I just wanted to clarify, by the 'function bodies', do you mean the chunks of python code that have been extracted from the Fortran code (i.e. the functions in cell [21] of the demo notebook?)

Also, I confess, I'm not totally sure what you mean by your last sentence - the reference scientific models can be in many languages, yes - but the GrFN representation should be fairly language-agnostic (the extracted lambda functions are of course Python expressions, but should in principle be restricted to elementary mathematical operations using infix operators, which should be fairly easy to translate to other languages with C-like DNA).

Also, we are looking into streamlining the representation by integrating the lambda functions into the GrFN representation - as a pickle file, the function could just be directly pickled, and I expect that when serializing to JSON, we could just use inspect to write out the corresponding Python source code (see #130 ).

jpfairbanks commented 5 years ago

I just wanted to clarify, by the 'function bodies', do you mean the chunks of python code that have been extracted from the Fortran code (i.e. the functions in cell [21] of the demo notebook?)

That is what I meant, when I wrote it.

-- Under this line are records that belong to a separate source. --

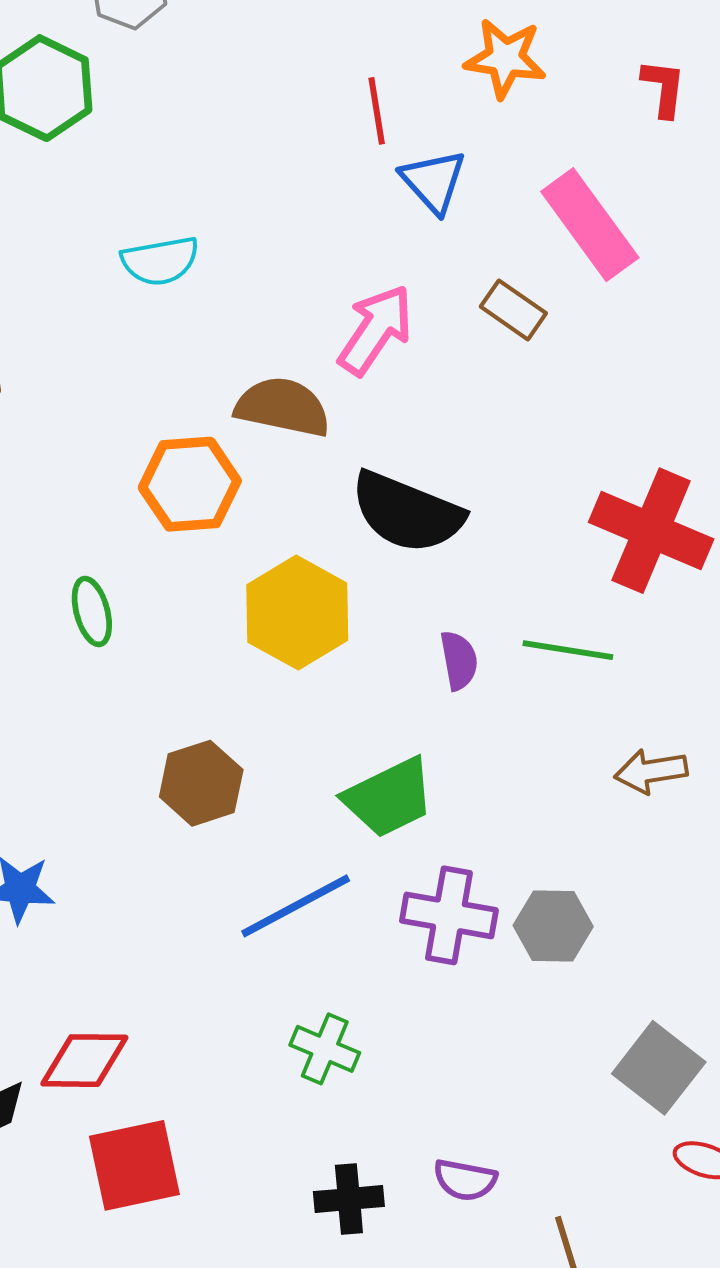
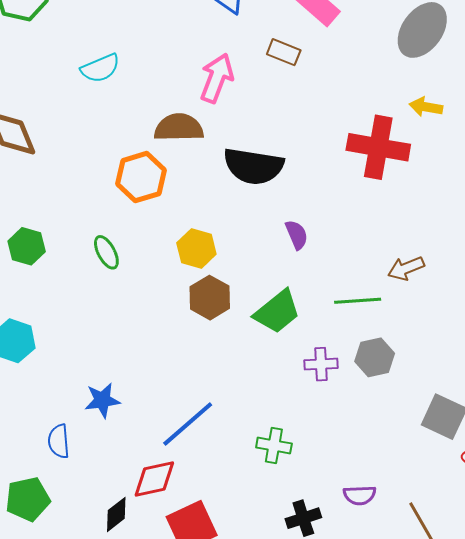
yellow hexagon: (297, 613) -> (196, 248), moved, size x0.7
green line: (568, 650) -> (358, 301), moved
brown hexagon: (201, 783) -> (210, 298), moved
blue line: (296, 906) -> (188, 424), moved
purple cross: (449, 915) -> (321, 364), size x0.7

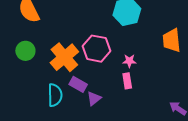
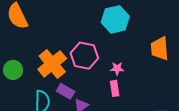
green circle: (25, 51) -> (13, 70), moved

But I now think that I need the intermediate representation (IR) that you used to do the Fortran to Python transpiling. Because I need to write an IR -> Julia backend.

the extracted lambda functions are of course Python expressions, but should in principle be restricted to elementary mathematical operations using infix operators, which should be fairly easy to translate to other languages with C-like DNA).

The "elementary math operations with infix operators" could be stored in an IR that is then compiled to any programming language ie Python or Julia. It would be better to go Fortran -> IR -> {Python or Julia} than to go Fortran -> IR -> Python -> IR' -> Julia.

I'll comment further on #130 about including the IR in the grfn output.

It would be nice to have an implementation of the modeling representation in multiple languages since the models themselves will be in multiple languages.

By this I meant that it would be nice to have a GrFN "interpreter" that can integrate well with many languages. The scientists will be native speakers in one language and want to use GrFNs in their language for example stats oriented domains like psychology and sociology are more likely to use R than python and will want an R oriented way to interact with GrFNs. Whereas physicists are more likely to use Python and will want to use a python package like pip install griffin from griffin import GrFN. I of course want a Julia oriented implementation. If we end up with multiple implementations, we can all share the same data representation so that GrFNs can be shared across implementations.

In our future post ASKE world, I imagine scientists writing a script in their native language (R, python, julia, ...). Another scientist who wants to build on their work then runs it through AutoMates or SemanticModels.jl and getting out a common GrFN representation that they can manipulate to do model transformations, and then execute using any runtime.